Red pepper caponata

4 Servings

Ingredients

Quantity Ingredient
1 Onion; thinly sliced
1 Red bell pepper; cored and chopped
3 Garlic cloves thinly sliced; and
1 Garlic clove finely chopped
3 tablespoons Extra virgin olive oil; plus
1 tablespoon Olive oil; if desired
Salt; to taste
5 Ripe tomatoes with juice; fresh or canned
¼ Jalapeno chile; seeded and minced
1 pinch Cumin
1 pinch Turmeric
1 pinch Ginger
1 pinch Saffron threads
teaspoon Fennel seeds OR 1/4-bulb fennel; diced
2 tablespoons Sugar; or as desired
1 tablespoon Drained capers; or more to taste
10 Mediterranean olives; green or black, pitted and cut into halves
2 tablespoons Raisins
3 tablespoons Lemon juice; or more to taste
1 tablespoon Chopped fresh marjoram and/or parsley

Directions

Lightly saute the onion, peppers and sliced garlic in the olive oil until they soften; sprinkle with salt as they cook. Add the tomatoes, jalapeno, cumin, turmeric, ginger, saffron, fennel and sugar; cook for 10 minutes or so, until thickened and saucelike.
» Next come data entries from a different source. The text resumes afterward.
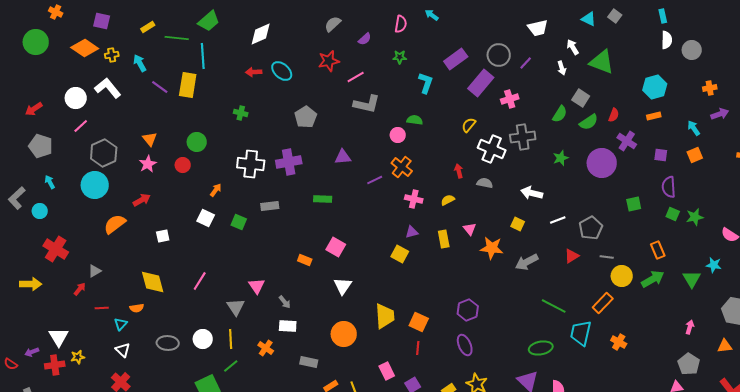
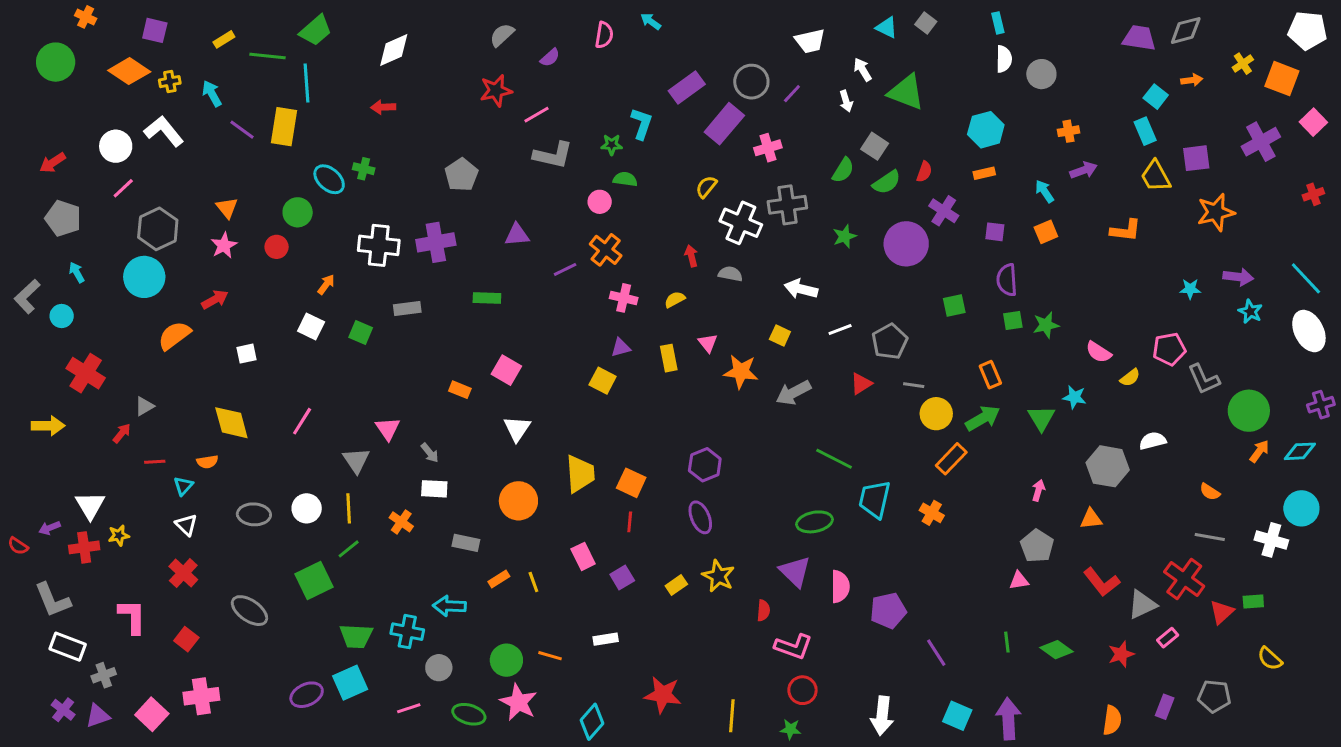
green star: (400, 57) -> (612, 145), moved
cyan ellipse: (282, 71) -> (329, 179), moved
green square: (673, 214) -> (1013, 321), turned -32
orange rectangle: (603, 303) -> (951, 459), moved

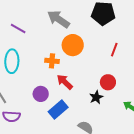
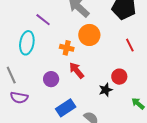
purple line: (18, 29) -> (43, 20), moved
red line: (114, 50) -> (130, 45), turned -56
blue rectangle: (58, 110) -> (66, 108), moved

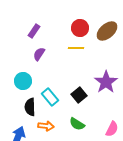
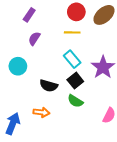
cyan rectangle: (50, 97) -> (72, 59), moved
black semicircle: (30, 107) -> (49, 86), moved, turned -72
green semicircle: (77, 124) -> (75, 101), moved

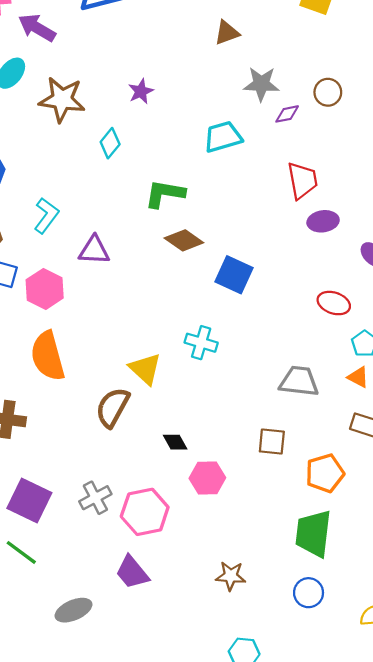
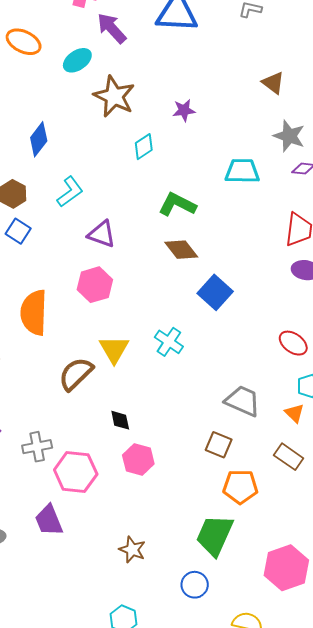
brown triangle: (227, 33) -> (273, 83), turned 40
pink hexagon: (45, 289) -> (95, 285), moved
brown square: (272, 442) -> (219, 445), moved

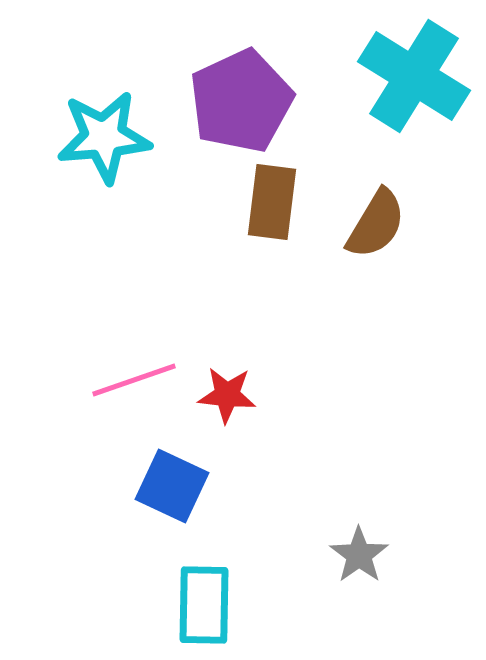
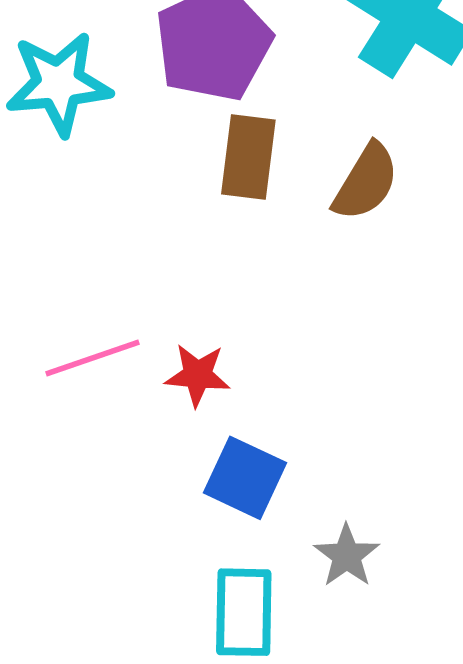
blue square: (172, 486) -> (245, 478), moved
cyan rectangle: (204, 605) -> (244, 612), moved

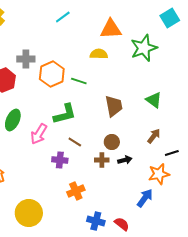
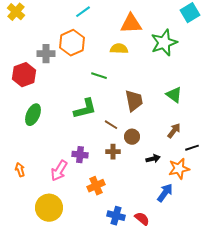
orange hexagon: (52, 74) -> (72, 43), moved
pink arrow: (39, 134) -> (59, 171), moved
brown line: (75, 142) -> (111, 125), moved
brown cross: (102, 160) -> (113, 152), moved
black arrow: (125, 160) -> (153, 159), moved

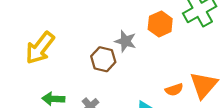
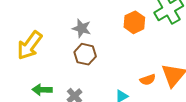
gray star: (125, 41) -> (82, 28), moved

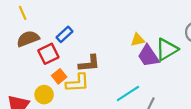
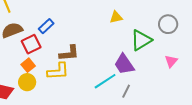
yellow triangle: (138, 40) -> (116, 17), moved
purple trapezoid: (148, 56) -> (124, 64), moved
orange square: (59, 76) -> (28, 65), moved

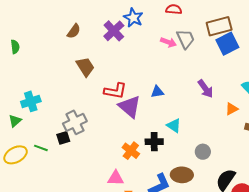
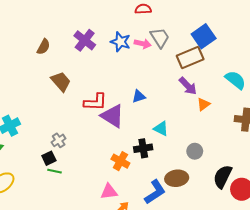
blue star: (133, 18) -> (120, 42), moved
brown rectangle: (219, 26) -> (190, 57), moved
orange triangle: (232, 109) -> (203, 104), moved
gray cross: (75, 122) -> (59, 140), size x0.6
green line: (41, 148) -> (54, 171), moved

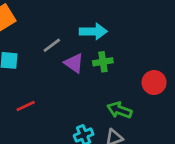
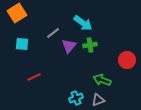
cyan arrow: (93, 31) -> (83, 23), turned 36
purple triangle: (74, 63) -> (69, 46), turned 35

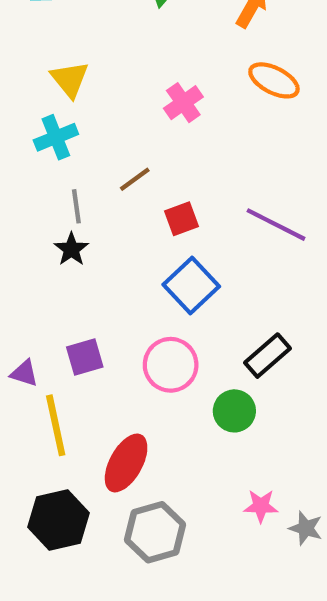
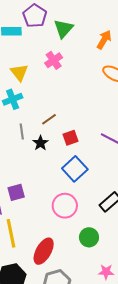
pink cross: (183, 103) -> (54, 60), moved
black star: (71, 249) -> (40, 143), moved
purple square: (85, 357) -> (16, 192), moved
green circle: (234, 411) -> (89, 237), moved

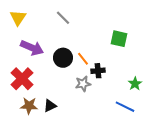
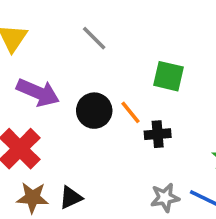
green square: (119, 39) -> (169, 76), moved
gray star: (83, 84) -> (165, 198), moved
Stir in the capers, olives, raisins and lemon juice. Taste for seasoning; you want a sweet- sour-spicy balance. Adjust the sugar, lemon juice and spices accordingly.

Stir in the marjoram and/or parsley and the reserved chopped garlic, taste for seasoning and set aside to cool.

Serve as a sauce with the chicken, or as a spread for crostini. Serves 4.

PER (4th) SERVING: 185 calories, 2 g protein, 21 g carbohydrate, 12 g fat (2 g saturated), 0 mg cholesterol, 281 mg sodium, 3 g fiber.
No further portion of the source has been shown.